(EXERCISE AIM)
Would you give the entries below again, precisely as they are written?

(EXERCISE DATA begins)

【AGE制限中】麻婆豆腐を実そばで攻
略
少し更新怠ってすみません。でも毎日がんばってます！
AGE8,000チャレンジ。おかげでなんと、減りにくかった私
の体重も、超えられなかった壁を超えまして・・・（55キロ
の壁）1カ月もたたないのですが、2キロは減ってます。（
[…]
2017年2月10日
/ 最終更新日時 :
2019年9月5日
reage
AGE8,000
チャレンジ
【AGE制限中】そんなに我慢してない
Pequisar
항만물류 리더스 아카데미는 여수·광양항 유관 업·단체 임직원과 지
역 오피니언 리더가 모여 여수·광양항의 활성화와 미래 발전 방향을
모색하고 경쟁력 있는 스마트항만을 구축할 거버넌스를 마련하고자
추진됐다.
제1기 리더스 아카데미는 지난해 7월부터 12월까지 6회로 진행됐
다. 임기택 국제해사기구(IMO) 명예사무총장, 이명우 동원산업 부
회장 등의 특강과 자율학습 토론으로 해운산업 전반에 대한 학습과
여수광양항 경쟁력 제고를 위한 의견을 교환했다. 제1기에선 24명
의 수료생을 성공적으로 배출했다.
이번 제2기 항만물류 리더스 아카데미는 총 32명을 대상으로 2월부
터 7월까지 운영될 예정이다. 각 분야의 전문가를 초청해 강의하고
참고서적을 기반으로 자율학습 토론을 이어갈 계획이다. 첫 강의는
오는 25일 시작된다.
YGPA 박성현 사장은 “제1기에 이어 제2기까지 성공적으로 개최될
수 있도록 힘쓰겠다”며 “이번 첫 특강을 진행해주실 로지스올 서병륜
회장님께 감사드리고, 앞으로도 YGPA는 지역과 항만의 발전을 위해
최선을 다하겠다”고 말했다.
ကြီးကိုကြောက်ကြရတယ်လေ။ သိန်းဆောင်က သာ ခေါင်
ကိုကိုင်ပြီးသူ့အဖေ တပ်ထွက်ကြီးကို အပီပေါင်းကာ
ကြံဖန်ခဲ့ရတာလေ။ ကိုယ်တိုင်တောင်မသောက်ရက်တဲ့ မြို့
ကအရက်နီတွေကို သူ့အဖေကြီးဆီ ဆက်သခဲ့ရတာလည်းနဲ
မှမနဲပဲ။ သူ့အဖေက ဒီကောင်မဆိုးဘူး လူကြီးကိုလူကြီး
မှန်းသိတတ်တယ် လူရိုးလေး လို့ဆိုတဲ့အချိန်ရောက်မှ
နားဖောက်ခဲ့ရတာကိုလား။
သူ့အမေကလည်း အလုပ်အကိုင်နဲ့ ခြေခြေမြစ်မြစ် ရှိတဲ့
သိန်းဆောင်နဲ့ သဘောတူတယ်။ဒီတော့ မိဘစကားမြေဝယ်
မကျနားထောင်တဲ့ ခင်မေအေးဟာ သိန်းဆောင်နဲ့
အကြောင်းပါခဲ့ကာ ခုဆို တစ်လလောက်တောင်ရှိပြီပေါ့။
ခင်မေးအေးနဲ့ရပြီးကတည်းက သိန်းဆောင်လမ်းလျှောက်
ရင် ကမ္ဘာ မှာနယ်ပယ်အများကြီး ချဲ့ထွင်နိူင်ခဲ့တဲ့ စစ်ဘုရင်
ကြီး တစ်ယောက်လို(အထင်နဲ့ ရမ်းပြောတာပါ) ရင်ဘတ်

(EXERCISE DATA ends)

(COMPLETED EXERCISE)
【AGE制限中】麻婆豆腐を実そばで攻
略
少し更新怠ってすみません。でも毎日がんばってます！
AGE8,000チャレンジ。おかげでなんと、減りにくかった私
の体重も、超えられなかった壁を超えまして・・・（55キロ
の壁）1カ月もたたないのですが、2キロは減ってます。（
[…]
2017年2月10日
/ 最終更新日時 :
2019年9月5日
reage
AGE8,000
チャレンジ
【AGE制限中】そんなに我慢してない
Pequisar
항만물류 리더스 아카데미는 여수·광양항 유관 업·단체 임직원과 지
역 오피니언 리더가 모여 여수·광양항의 활성화와 미래 발전 방향을
모색하고 경쟁력 있는 스마트항만을 구축할 거버넌스를 마련하고자
추진됐다.
제1기 리더스 아카데미는 지난해 7월부터 12월까지 6회로 진행됐
다. 임기택 국제해사기구(IMO) 명예사무총장, 이명우 동원산업 부
회장 등의 특강과 자율학습 토론으로 해운산업 전반에 대한 학습과
여수광양항 경쟁력 제고를 위한 의견을 교환했다. 제1기에선 24명
의 수료생을 성공적으로 배출했다.
이번 제2기 항만물류 리더스 아카데미는 총 32명을 대상으로 2월부
터 7월까지 운영될 예정이다. 각 분야의 전문가를 초청해 강의하고
참고서적을 기반으로 자율학습 토론을 이어갈 계획이다. 첫 강의는
오는 25일 시작된다.
YGPA 박성현 사장은 “제1기에 이어 제2기까지 성공적으로 개최될
수 있도록 힘쓰겠다”며 “이번 첫 특강을 진행해주실 로지스올 서병륜
회장님께 감사드리고, 앞으로도 YGPA는 지역과 항만의 발전을 위해
최선을 다하겠다”고 말했다.
ကြီးကိုကြောက်ကြရတယ်လေ။ သိန်းဆောင်က သာ ခေါင်
ကိုကိုင်ပြီးသူ့အဖေ တပ်ထွက်ကြီးကို အပီပေါင်းကာ
ကြံဖန်ခဲ့ရတာလေ။ ကိုယ်တိုင်တောင်မသောက်ရက်တဲ့ မြို့
ကအရက်နီတွေကို သူ့အဖေကြီးဆီ ဆက်သခဲ့ရတာလည်းနဲ
မှမနဲပဲ။ သူ့အဖေက ဒီကောင်မဆိုးဘူး လူကြီးကိုလူကြီး
မှန်းသိတတ်တယ် လူရိုးလေး လို့ဆိုတဲ့အချိန်ရောက်မှ
နားဖောက်ခဲ့ရတာကိုလား။
သူ့အမေကလည်း အလုပ်အကိုင်နဲ့ ခြေခြေမြစ်မြစ် ရှိတဲ့
သိန်းဆောင်နဲ့ သဘောတူတယ်။ဒီတော့ မိဘစကားမြေဝယ်
မကျနားထောင်တဲ့ ခင်မေအေးဟာ သိန်းဆောင်နဲ့
အကြောင်းပါခဲ့ကာ ခုဆို တစ်လလောက်တောင်ရှိပြီပေါ့။
ခင်မေးအေးနဲ့ရပြီးကတည်းက သိန်းဆောင်လမ်းလျှောက်
ရင် ကမ္ဘာ မှာနယ်ပယ်အများကြီး ချဲ့ထွင်နိူင်ခဲ့တဲ့ စစ်ဘုရင်
ကြီး တစ်ယောက်လို(အထင်နဲ့ ရမ်းပြောတာပါ) ရင်ဘတ်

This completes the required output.